问题找到了,现在经过很多张图片量化之后是90毫秒,卡了下发现三个池化层就占了54毫秒,一半还多的时间,SPP模块性能太差

@shihaozhang

Hi, could you please share how did you manage to let yolov5 work?
In the past I tried to convert yolov4 without any success.
Did you notice any result improvements over yolov3 on vim3 npu after quantization?
Thanks and regards
F

@shihaozhang Which one yolov4 model you used ? I have test yolov4 ,some models can run with VIM3

@Frank
Hi, some time passed by, but I’m quite sure to have tested yolov4_416.cfg
I remember that the conversion was successful but the detections quality was ugly. I’ve seen similar results over some other posts in the forum where there were many unmotivated bounding boxes all around the test images, in particular on the pictures top.
I’m not an expert of convolution layers so I decided to wait for official support, considering that yolo-v3 was performing quite well.
Now I noticed some issues with yolo-v3 in crowded scenes compared to not-quantized darknet results, so I’m interested to improve yolo detections.
Regards
F

@fguerzoni I will release it this week or next week . About “there were many unmotivated bounding boxes all around the test images, in particular on the pictures top” , this needs to modify the code of yolov4.

1 Like

@Frank
that’s a really great news. Thank you.
I hope that we’ll be able to keep the 8/9 FPS we reached with yolo-v3 along the great improvements from yolo-v4

@fguerzoni In fact, the frame rate of the model depends on many factors, which can be adjusted when you train your own model, especially the weights parameter and the class parameter, which are the two most important parameters that affect the final frame rate.

@Frank
Thank you, I’m eager to try as soon as you release it
Regards
F

@Frank I run the yolo model with SPP.Do you have any idea about speeding up time with SPP module,especially the layer of max_pool?
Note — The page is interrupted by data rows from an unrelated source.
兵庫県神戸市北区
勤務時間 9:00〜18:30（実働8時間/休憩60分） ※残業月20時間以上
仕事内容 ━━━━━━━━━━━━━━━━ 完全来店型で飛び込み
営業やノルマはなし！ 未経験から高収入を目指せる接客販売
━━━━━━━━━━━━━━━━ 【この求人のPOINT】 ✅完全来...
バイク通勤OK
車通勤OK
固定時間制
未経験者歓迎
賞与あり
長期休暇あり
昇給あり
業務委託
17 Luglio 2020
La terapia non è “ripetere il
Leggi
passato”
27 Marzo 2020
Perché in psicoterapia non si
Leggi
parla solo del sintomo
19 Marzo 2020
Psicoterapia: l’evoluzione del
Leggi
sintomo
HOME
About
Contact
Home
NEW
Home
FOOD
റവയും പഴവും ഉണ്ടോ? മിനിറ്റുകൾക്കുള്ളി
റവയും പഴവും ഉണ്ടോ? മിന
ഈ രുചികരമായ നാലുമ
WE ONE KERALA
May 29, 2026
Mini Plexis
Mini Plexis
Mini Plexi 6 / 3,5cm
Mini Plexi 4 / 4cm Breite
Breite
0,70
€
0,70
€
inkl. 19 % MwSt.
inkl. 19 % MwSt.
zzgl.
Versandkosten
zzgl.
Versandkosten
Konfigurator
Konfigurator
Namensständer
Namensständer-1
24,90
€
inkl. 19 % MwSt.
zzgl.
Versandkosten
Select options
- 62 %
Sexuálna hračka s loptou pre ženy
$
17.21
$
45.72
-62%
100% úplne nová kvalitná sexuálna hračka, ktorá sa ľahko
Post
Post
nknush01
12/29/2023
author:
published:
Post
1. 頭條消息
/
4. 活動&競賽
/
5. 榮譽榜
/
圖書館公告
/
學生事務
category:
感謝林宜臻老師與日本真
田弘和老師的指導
@shihaozhang I think there is not much difference between yolov4-spp and yolov4. The original 608x608 yolov4 runs on the board; it runs. This is the problem of the tool itself. It is difficult for us to solve this problem. I think you can try to modify it to a 416x416 model. Or use voc data training to reduce the training class, first look at the effect

@Frank OK,thank you for your reply.

@shihaozhang If you have a new try, welcome to communicate again here

@Frank OK. Thank you very much for your help, I will continue to follow you.